Using the listing, copy each whole line that features "buendnis".

(Source records begins)

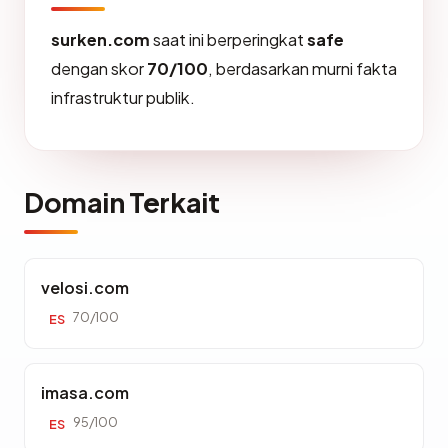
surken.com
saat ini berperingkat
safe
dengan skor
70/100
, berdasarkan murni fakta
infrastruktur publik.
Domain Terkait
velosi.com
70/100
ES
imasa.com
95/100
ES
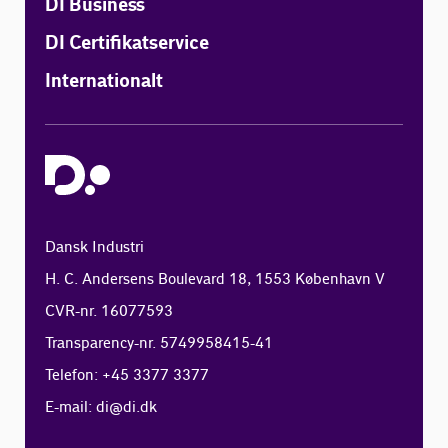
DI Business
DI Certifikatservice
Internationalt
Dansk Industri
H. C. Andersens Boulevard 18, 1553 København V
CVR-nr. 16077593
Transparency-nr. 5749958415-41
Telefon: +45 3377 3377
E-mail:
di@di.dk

(Source records ends)
(Source records begins)

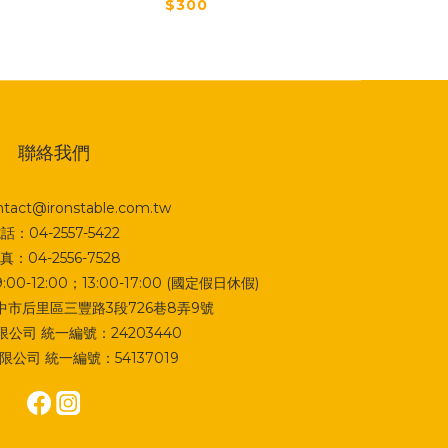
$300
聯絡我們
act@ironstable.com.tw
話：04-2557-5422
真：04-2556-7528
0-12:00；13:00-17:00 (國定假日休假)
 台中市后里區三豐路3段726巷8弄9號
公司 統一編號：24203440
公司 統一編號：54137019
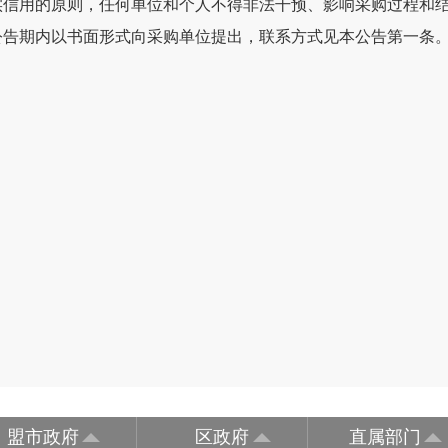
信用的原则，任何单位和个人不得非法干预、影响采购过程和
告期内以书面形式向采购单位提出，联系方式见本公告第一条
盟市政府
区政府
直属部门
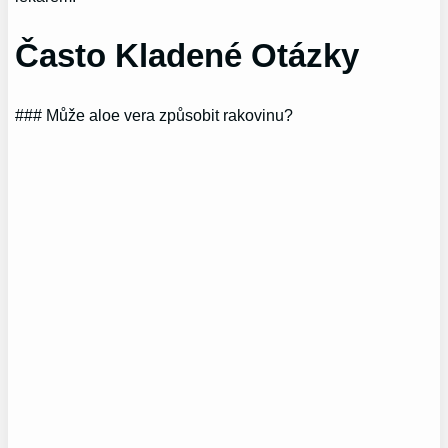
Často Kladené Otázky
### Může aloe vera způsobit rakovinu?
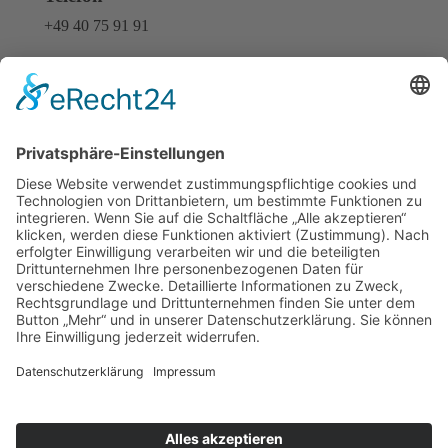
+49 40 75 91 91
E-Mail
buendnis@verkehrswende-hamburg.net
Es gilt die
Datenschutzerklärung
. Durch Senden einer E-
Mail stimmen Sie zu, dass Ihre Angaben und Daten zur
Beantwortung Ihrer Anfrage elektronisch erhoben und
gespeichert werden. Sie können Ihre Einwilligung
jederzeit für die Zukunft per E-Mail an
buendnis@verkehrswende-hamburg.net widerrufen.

(Source records ends)

__Your solution__:
buendnis@verkehrswende-hamburg.net
buendnis@verkehrswende-hamburg.net widerrufen.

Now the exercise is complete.